7. a combined deep and shallow training method as claimed in claim 2, for improving the detection accuracy of the model, comprising:

using the generator to generate dummy data to confuse the model, minimizing differences from the real data;

model discrimination between true data and reconstructed data using countermeasure training maximizes variance.

8. A method of merging training for simultaneous enhancement encoder and countermeasure training, comprising:

combining the enhancement encoder with the training process of the countermeasure training, and reducing the iteration times;

the adaptive weight function is used for controlling the weights of the enhancement encoder and the countermeasure training, so that the stability and the accuracy of the training are improved:

9. a method of ensemble learning as claimed in claim 3, a method of calculating encoder importance based on error values, comprising:

evaluating the importance of the encoder according to the encoder reconstruction error value;

determining the relative weight of the encoder by using the magnitude of the reconstructed error value;

the reconstructed error value is used as an index to adjust the contribution degree of the encoder, so that the performance of the model is improved.

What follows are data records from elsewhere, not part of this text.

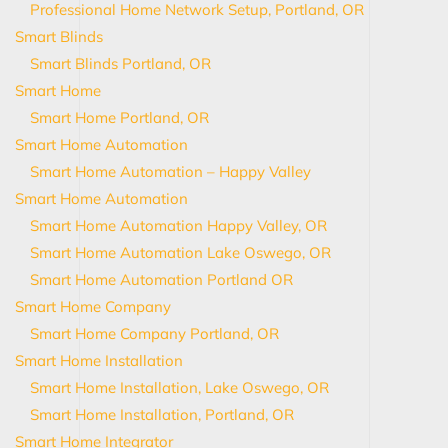
Professional Home Network Setup, Portland, OR
Smart Blinds
Smart Blinds Portland, OR
Smart Home
Smart Home Portland, OR
Smart Home Automation
Smart Home Automation – Happy Valley
Smart Home Automation
Smart Home Automation Happy Valley, OR
Smart Home Automation Lake Oswego, OR
Smart Home Automation Portland OR
Smart Home Company
Smart Home Company Portland, OR
Smart Home Installation
Smart Home Installation, Lake Oswego, OR
Smart Home Installation, Portland, OR
Smart Home Integrator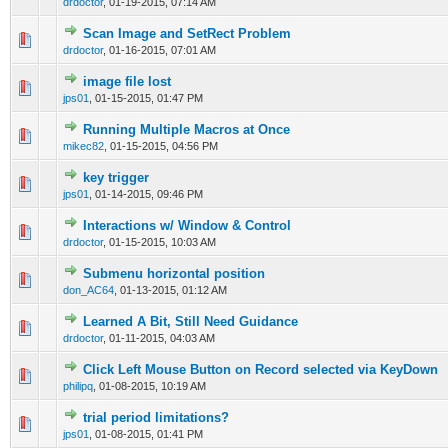
drdoctor
,
01-19-2015, 07:14 AM
Scan Image and SetRect Problem
0 Vote(s) - 0 out of 5 in Average
1
2
3
4
5
drdoctor
,
01-16-2015, 07:01 AM
image file lost
0 Vote(s) - 0 out of 5 in Average
1
2
3
4
5
jps01
,
01-15-2015, 01:47 PM
Running Multiple Macros at Once
0 Vote(s) - 0 out of 5 in Average
1
2
3
4
5
mikec82
,
01-15-2015, 04:56 PM
key trigger
0 Vote(s) - 0 out of 5 in Average
1
2
3
4
5
jps01
,
01-14-2015, 09:46 PM
Interactions w/ Window & Control
0 Vote(s) - 0 out of 5 in Average
1
2
3
4
5
drdoctor
,
01-15-2015, 10:03 AM
Submenu horizontal position
0 Vote(s) - 0 out of 5 in Average
1
2
3
4
5
don_AC64
,
01-13-2015, 01:12 AM
Learned A Bit, Still Need Guidance
0 Vote(s) - 0 out of 5 in Average
1
2
3
4
5
drdoctor
,
01-11-2015, 04:03 AM
Click Left Mouse Button on Record selected via KeyDown
0 Vote(s) - 0 out of 5 in Average
1
2
3
4
5
philipq
,
01-08-2015, 10:19 AM
trial period limitations?
0 Vote(s) - 0 out of 5 in Average
1
2
3
4
5
jps01
,
01-08-2015, 01:41 PM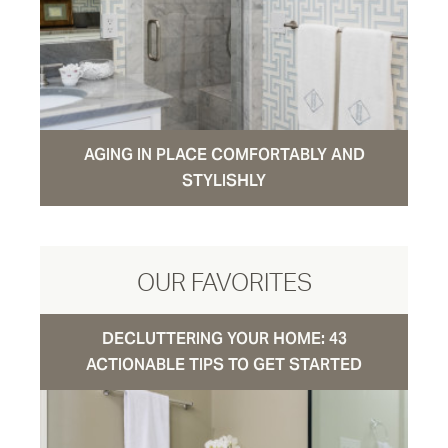
AGING IN PLACE COMFORTABLY AND
STYLISHLY
OUR FAVORITES
DECLUTTERING YOUR HOME: 43
ACTIONABLE TIPS TO GET STARTED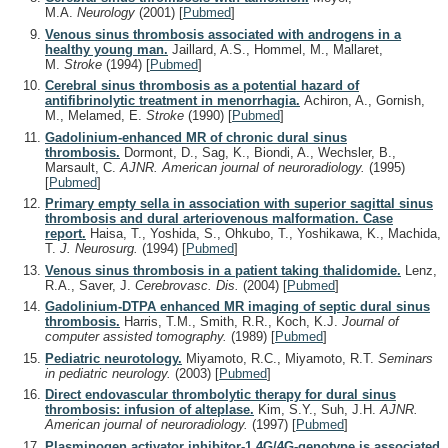
M.A.
Neurology
(2001)
[
Pubmed
]
Venous sinus thrombosis associated with androgens in a
healthy young man.
Jaillard, A.S., Hommel, M., Mallaret,
M.
Stroke
(1994)
[
Pubmed
]
Cerebral sinus thrombosis as a potential hazard of
antifibrinolytic treatment in menorrhagia.
Achiron, A., Gornish,
M., Melamed, E.
Stroke
(1990)
[
Pubmed
]
Gadolinium-enhanced MR of chronic dural sinus
thrombosis.
Dormont, D., Sag, K., Biondi, A., Wechsler, B.,
Marsault, C.
AJNR. American journal of neuroradiology.
(1995)
[
Pubmed
]
Primary empty sella in association with superior sagittal sinus
thrombosis and dural arteriovenous malformation. Case
report.
Haisa, T., Yoshida, S., Ohkubo, T., Yoshikawa, K., Machida,
T.
J. Neurosurg.
(1994)
[
Pubmed
]
Venous sinus thrombosis in a patient taking thalidomide.
Lenz,
R.A., Saver, J.
Cerebrovasc. Dis.
(2004)
[
Pubmed
]
Gadolinium-DTPA enhanced MR imaging of septic dural sinus
thrombosis.
Harris, T.M., Smith, R.R., Koch, K.J.
Journal of
computer assisted tomography.
(1989)
[
Pubmed
]
Pediatric neurotology.
Miyamoto, R.C., Miyamoto, R.T.
Seminars
in pediatric neurology.
(2003)
[
Pubmed
]
Direct endovascular thrombolytic therapy for dural sinus
thrombosis: infusion of alteplase.
Kim, S.Y., Suh, J.H.
AJNR.
American journal of neuroradiology.
(1997)
[
Pubmed
]
Plasminogen activator inhibitor-1 4G/4G-genotype is associated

10. A method of distribution function based sample selection as recited in claim 3, for enhancing training of an encoder, comprising:

maintaining a distribution function to indicate data points of interest to the encoder;

sample selection is carried out according to the distribution function weight of the data points, and important data points are concerned;

and the attention degree and the learning ability of the model to different samples are improved by dynamically adjusting the distribution function weight of the data points.